И я смеха ради научил Анну играть «Лили Марлен» и даже подыгрывал на фаготе. Она прикладывала гармошку к губам и, дунув для примерки, начинала – глаза вытаращены, носогубные складки сарафаном:

– Есть ли что ба-наль-ней смер-ти на вой-не И сентимен-таль-ней встре-чи при луне…

Тогда легко, чтобы не задавить ее, вступал я со своим фаготом:

– Есть ли что круг-лей тво-их ко-лен…

Это был своеобразный дуэт, доложу я вам, особенно если учесть, что исполнители обычно не трудились даже накинуть халат на голое тело…

К музыке она была фатально неспособна – и это при абсолютной талантливости организма: фантастической координации и быстром ярком, многовариантном уме.

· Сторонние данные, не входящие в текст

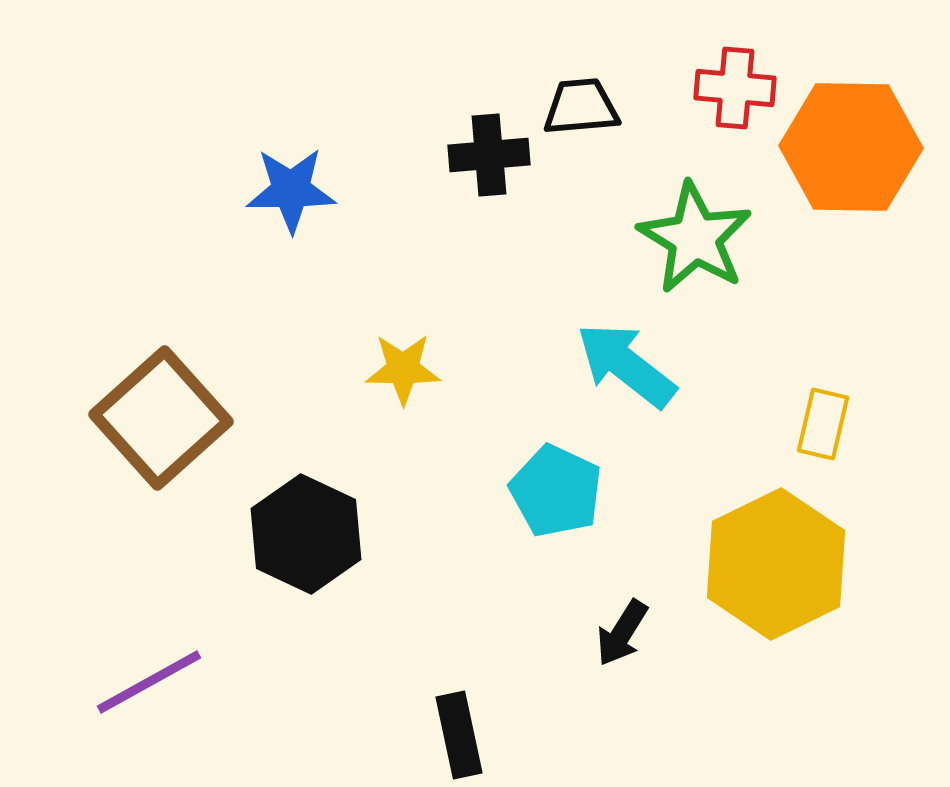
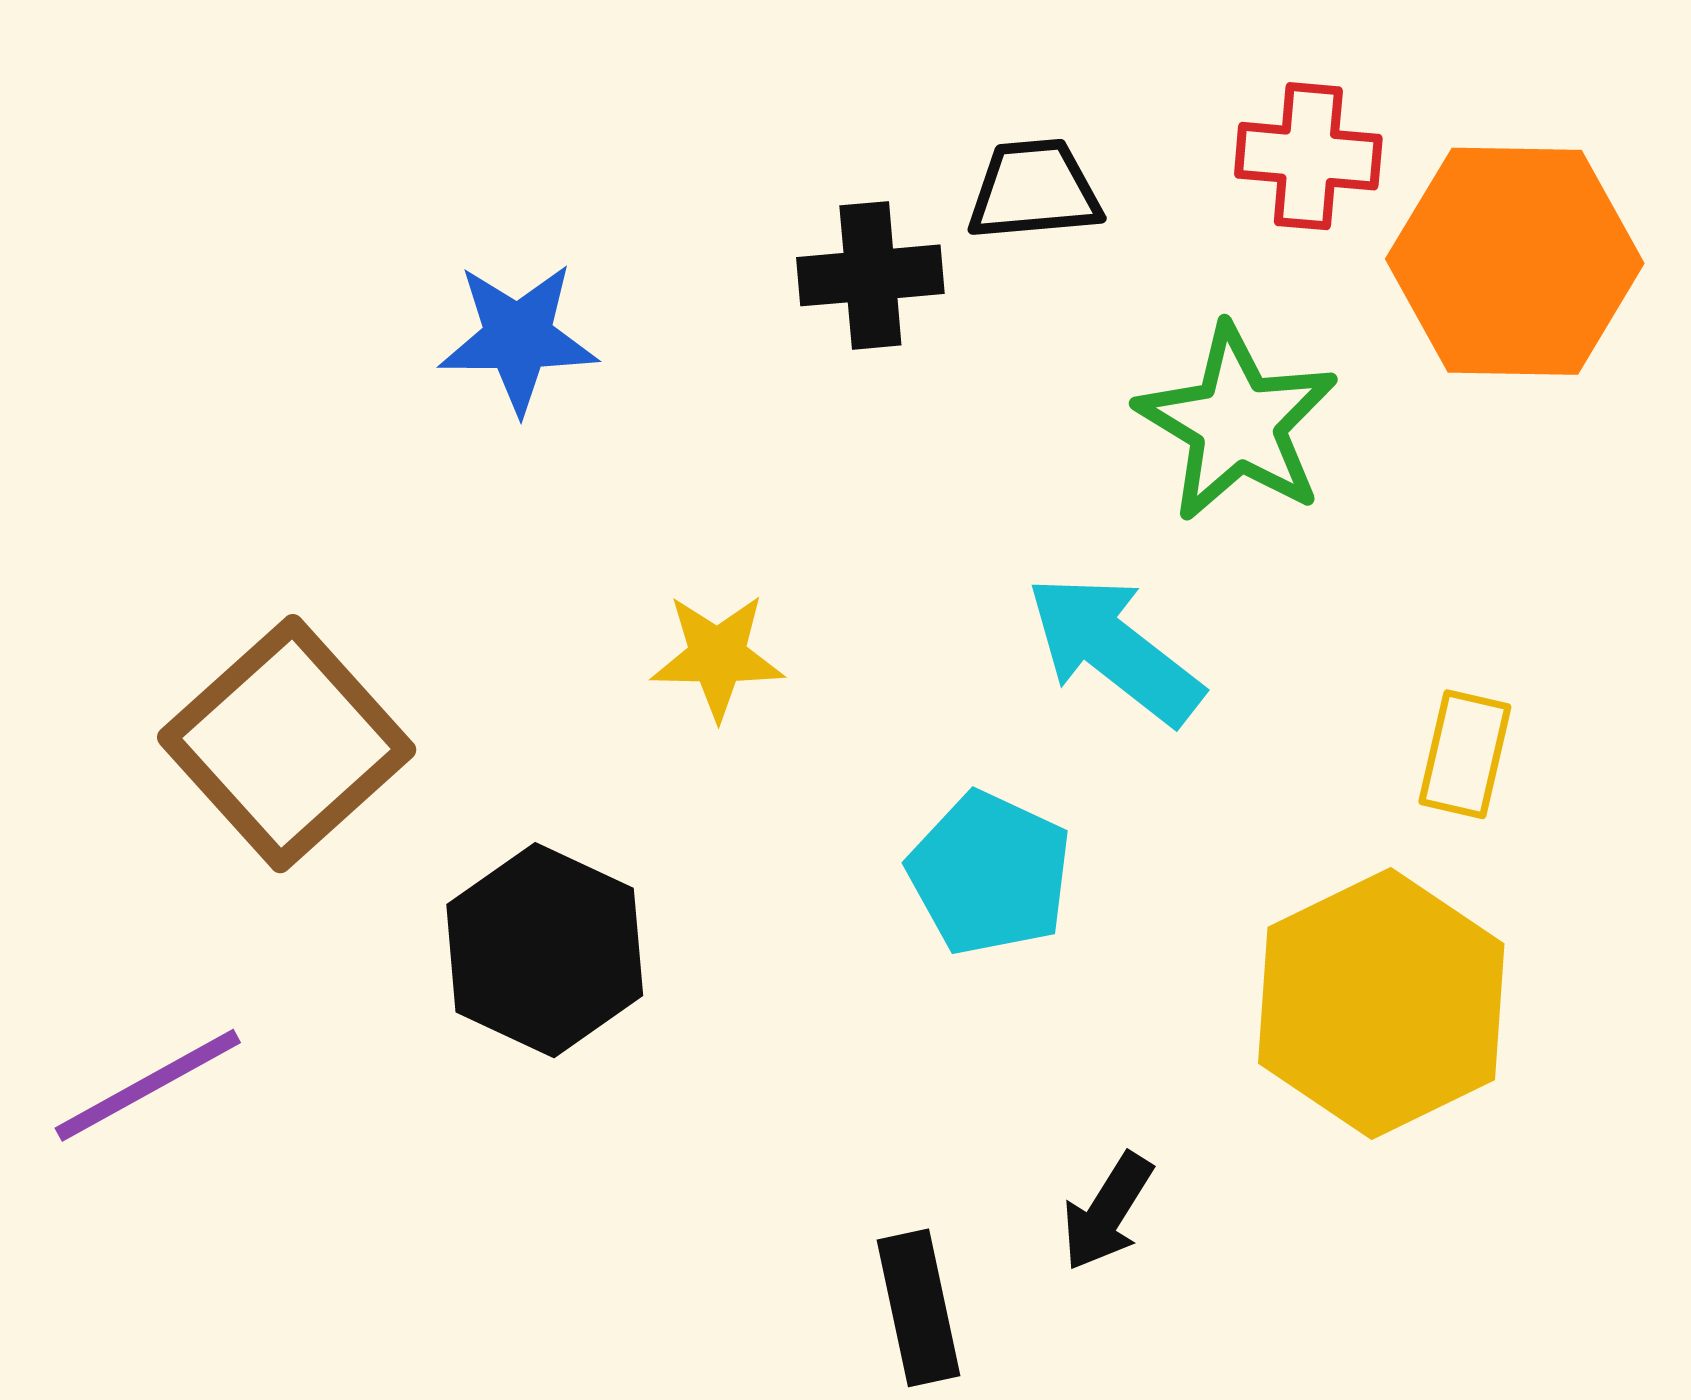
black arrow: (622, 633) -> (1107, 1212), moved
purple line: (149, 682) -> (148, 1085), moved
black rectangle: (459, 735) -> (918, 1308), moved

…Лет пять назад я затащил ее в Рюдесхайм, куда, если бывал в Германии с концертами, повадился ездить на прогулку. И наша совместная Лили Марлен гуляла там нагишом, вольно соединяясь над деревьями с ресторанным трио, с консервным дребезжанием стариковской шарманки, вполне органично вплетаясь в распивочные песни вечерних компаний, улетая куда-то вверх, к виноградникам, над которыми смутно белели фахверковые домики вышней окраины городка.

И она была счастлива, я это видел.

Единственный только раз у нее почему-то испортилось настроение.

Гуляя, мы набрели в тумане на канатную дорогу и вдруг решительно купили билеты, побежали и уселись в железную люльку.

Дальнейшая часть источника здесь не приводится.